Committee Chairman Tim Scott has set a target of June or July 2026 for a full Senate floor vote, while the White House has marked July 4 as its goal for a presidential signature.
A legislative marathon is taking place
The CLARITY Act — formally H.R. 3633, the Digital Asset Market Clarity Act of 2025 — cleared the House of Representatives on July 17, 2025, in a 294–134 bipartisan vote, with all 216 House Republicans in support and 78 Democrats crossing the aisle.
Since then, the bill sat in the Senate Banking Committee through two cancelled markups, extended stablecoin negotiations, and an intensifying lobbying war between crypto firms and Wall Street banks.

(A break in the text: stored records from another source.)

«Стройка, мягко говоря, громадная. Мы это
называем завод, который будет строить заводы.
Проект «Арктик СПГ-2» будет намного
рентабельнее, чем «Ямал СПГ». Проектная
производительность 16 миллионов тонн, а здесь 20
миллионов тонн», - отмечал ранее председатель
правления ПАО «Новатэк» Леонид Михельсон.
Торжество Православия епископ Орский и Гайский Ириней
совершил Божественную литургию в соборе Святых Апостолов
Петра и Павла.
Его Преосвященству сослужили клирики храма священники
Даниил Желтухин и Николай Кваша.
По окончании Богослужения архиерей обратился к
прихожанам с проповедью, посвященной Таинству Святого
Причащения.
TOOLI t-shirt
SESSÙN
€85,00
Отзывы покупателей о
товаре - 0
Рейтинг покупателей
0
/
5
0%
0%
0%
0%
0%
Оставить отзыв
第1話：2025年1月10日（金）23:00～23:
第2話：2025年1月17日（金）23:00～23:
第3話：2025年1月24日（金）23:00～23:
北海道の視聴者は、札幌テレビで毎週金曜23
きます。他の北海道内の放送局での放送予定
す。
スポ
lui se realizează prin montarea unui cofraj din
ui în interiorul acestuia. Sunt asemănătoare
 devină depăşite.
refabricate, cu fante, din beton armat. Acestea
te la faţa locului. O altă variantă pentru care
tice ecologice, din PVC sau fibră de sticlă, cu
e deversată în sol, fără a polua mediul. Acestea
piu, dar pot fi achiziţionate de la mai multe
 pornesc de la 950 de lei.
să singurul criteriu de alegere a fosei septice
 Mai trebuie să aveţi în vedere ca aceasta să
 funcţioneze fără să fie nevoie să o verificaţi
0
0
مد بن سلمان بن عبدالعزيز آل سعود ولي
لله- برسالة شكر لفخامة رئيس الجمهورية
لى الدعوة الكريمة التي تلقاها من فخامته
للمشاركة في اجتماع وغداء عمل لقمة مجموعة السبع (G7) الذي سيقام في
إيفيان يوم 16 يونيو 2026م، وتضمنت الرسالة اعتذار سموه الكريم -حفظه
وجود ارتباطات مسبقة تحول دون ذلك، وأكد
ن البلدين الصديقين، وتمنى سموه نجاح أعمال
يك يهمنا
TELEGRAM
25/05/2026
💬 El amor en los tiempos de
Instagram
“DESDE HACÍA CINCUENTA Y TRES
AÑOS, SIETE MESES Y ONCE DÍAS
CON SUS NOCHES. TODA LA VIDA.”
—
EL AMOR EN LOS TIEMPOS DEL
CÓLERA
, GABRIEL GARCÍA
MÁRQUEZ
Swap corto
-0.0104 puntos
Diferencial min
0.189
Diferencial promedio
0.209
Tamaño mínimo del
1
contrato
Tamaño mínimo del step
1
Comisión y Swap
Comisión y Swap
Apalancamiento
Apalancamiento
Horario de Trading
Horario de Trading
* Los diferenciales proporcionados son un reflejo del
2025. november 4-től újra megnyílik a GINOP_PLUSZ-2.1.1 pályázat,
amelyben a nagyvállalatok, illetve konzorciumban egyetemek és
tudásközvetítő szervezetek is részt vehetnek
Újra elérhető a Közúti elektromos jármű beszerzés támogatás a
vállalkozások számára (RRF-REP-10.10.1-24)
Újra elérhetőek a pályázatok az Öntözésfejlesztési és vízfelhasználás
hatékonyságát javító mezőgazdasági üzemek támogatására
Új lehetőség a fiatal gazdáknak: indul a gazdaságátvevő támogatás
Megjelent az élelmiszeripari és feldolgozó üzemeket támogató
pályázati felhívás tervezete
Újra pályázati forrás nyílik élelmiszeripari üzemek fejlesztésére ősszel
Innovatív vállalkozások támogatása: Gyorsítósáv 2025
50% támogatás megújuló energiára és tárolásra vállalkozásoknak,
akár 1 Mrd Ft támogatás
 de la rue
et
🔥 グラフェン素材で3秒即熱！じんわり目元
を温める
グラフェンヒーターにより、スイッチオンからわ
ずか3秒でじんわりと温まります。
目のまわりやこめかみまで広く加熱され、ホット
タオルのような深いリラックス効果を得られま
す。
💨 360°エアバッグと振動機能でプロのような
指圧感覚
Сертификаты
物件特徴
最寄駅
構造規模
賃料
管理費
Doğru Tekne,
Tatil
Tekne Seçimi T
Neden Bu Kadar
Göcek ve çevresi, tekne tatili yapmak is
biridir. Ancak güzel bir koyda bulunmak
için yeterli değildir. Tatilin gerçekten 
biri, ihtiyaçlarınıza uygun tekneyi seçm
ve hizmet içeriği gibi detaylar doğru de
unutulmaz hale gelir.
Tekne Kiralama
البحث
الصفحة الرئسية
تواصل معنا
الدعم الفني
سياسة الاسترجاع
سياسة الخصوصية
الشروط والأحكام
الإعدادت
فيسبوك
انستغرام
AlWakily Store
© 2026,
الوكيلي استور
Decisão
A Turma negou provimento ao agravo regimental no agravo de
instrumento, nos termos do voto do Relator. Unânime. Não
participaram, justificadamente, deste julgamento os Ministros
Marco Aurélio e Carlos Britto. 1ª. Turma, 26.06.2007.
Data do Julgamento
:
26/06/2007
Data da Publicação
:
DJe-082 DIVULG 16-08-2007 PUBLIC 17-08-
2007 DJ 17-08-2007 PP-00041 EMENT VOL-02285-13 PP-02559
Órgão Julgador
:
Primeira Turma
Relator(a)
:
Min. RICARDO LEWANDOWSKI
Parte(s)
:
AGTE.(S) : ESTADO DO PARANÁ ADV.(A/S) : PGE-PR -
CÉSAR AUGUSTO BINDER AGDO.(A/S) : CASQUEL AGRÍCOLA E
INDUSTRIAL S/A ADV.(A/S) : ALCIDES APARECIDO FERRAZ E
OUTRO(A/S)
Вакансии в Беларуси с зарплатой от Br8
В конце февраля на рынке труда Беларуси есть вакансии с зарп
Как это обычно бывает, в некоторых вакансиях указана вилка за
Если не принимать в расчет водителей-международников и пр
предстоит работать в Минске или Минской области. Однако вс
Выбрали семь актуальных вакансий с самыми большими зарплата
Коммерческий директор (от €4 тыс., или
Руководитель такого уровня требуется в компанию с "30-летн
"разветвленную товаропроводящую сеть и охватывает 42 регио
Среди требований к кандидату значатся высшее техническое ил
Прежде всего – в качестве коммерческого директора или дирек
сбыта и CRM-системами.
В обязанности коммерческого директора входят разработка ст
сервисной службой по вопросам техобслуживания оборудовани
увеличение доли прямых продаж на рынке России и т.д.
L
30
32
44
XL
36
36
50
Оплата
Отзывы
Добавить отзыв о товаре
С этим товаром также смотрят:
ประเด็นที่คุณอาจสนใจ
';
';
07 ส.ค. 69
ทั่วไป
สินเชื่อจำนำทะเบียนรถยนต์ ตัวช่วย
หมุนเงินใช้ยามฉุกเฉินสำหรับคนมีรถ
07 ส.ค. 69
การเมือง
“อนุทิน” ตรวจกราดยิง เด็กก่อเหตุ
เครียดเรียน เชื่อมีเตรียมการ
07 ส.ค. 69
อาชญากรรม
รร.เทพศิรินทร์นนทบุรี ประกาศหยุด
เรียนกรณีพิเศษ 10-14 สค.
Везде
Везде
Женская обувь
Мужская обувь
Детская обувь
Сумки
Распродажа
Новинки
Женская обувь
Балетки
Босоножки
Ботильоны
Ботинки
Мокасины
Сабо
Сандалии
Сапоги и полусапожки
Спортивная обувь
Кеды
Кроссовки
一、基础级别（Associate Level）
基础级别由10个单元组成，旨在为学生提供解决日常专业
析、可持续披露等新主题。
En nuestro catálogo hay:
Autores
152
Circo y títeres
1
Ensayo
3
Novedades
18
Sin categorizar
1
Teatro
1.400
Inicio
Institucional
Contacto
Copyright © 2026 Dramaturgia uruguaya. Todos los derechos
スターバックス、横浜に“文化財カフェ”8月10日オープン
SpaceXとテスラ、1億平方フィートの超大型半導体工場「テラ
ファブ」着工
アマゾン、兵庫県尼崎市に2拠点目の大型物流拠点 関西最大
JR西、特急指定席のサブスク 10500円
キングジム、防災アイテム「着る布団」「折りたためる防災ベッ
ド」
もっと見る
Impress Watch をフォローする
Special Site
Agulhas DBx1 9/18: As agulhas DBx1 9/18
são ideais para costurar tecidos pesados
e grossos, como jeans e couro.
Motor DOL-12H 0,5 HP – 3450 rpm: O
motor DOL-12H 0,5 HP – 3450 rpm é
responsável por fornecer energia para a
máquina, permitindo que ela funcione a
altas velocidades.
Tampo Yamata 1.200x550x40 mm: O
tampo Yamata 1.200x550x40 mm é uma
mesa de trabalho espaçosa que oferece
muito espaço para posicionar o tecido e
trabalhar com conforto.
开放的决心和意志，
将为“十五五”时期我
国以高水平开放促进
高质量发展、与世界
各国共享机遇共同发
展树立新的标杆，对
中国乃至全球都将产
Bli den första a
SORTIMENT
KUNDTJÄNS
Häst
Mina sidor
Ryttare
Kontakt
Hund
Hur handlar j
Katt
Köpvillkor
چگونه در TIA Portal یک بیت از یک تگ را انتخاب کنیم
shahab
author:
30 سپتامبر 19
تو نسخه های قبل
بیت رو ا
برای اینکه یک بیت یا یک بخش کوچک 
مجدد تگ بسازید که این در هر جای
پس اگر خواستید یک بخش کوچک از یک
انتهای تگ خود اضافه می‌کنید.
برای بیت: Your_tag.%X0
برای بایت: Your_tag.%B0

At its core, the legislation draws a regulatory line between the Securities and Exchange Commission and the Commodity Futures Trading Commission.
Under the bill, the CFTC would hold exclusive jurisdiction over spot and cash markets for digital commodities while the SEC retains authority over investment contract assets and primary market fundraising. Stablecoins are carved out as a separate category under shared oversight.
The Senate version of the bill expanded beyond the House text, growing to nine titles that cover decentralized finance protections, illicit finance provisions, bankruptcy safeguards for crypto customers, and the Blockchain Regulatory Certainty Act, which creates safe harbors for software developers who publish code without controlling customer funds.
The stablecoin standoff
The bill’s most contested provision centered on stablecoin yield. Banks warned that permitting crypto platforms to pay rewards on stablecoin balances would trigger deposit flight from traditional bank accounts and threaten lending operations. Crypto firms, led by Coinbase, argued that restrictions would hand banks a competitive advantage and strip Americans of new financial tools.
The standoff produced a compromise brokered by Senators Thom Tillis (R-NC) and Angela Alsobrooks (D-MD). Under the final language in Section 404 of the bill, stablecoin issuers and affiliated digital asset service providers cannot pay yield on balances if that yield is the functional or economic equivalent of bank interest.
Activity-based rewards — cashback on payments, transaction-based incentives, and rewards tied to commerce — remain permitted. A stablecoin holder who takes no action generates no return.
Armstrong confirmed his support after the compromise text became public, with Coinbase’s Chief Policy Officer Faryar Shirzad declaring the industry “secured what is important.”
Speaking on Fox, Armstrong credited Senators Tillis, Alsobrooks, and their staffs for bringing both sides to the table. “I’ve got to give a lot of credit to Senators Brooks and Tillis and their staff who worked tirelessly on this,” he said.
Armstrong described a financial sector moving fast toward digital asset integration.
“I go around and I speak with lots of different bank CEOs, and many of them are just leaning into this as an opportunity to grow their business,” he said. “They’re integrating stablecoins as fast as they can.”
More than 100 crypto firms and industry groups, including the Crypto Council for Innovation and the Blockchain Association, wrote to the Senate Banking Committee in April urging the panel to advance the bill, warning that continued delays risk pushing innovation and capital outside the United States.
Treasury Secretary Scott Bessent reinforced that call, telling a Senate panel the legislation is essential to protecting the dollar’s status as the world’s reserve currency.
The Thursday markup is not the finish line. If the Banking Committee approves the bill, it must merge with a version passed by the Senate Agriculture Committee in a party-line 12–11 vote in January 2026.
A full Senate floor vote requires 60 votes, making Democratic support a practical requirement and leaving an ongoing fight over ethics provisions — specifically language addressing President Trump and his family’s crypto holdings — as the bill’s biggest remaining fault line.